[MATERIAL TO PROCESS Boundary: Start]

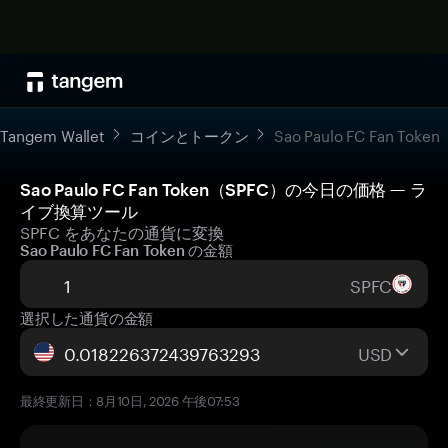
Tangem Wallet
コインとトークン
Sao Paulo FC Fan Token
Sao Paulo FC Fan Token（SPFC）の今日の価格 — ラ
イブ換算ツール
SPFC をあなたの通貨に変換
Sao Paulo FC Fan Token の金額
SPFC
選択した通貨の金額
USD
最終更新日：8月10日, 2026 午後07:53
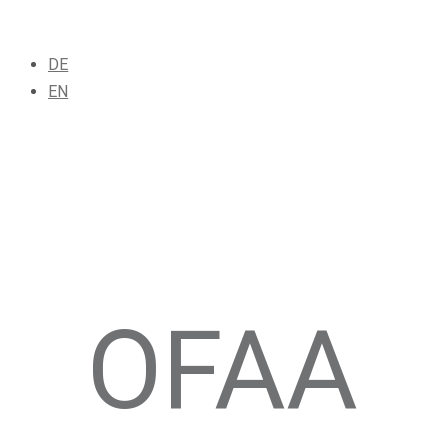
DE
EN
OFAA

[MATERIAL TO PROCESS Boundary: End]

> [AIM OF THE TASK]: In your answer, set down the full listing word for word and include no pictures.

> [EXERCISE OUTPUT]:
Tangem Wallet
コインとトークン
Sao Paulo FC Fan Token
Sao Paulo FC Fan Token（SPFC）の今日の価格 — ラ
イブ換算ツール
SPFC をあなたの通貨に変換
Sao Paulo FC Fan Token の金額
SPFC
選択した通貨の金額
USD
最終更新日：8月10日, 2026 午後07:53
DE
EN
OFAA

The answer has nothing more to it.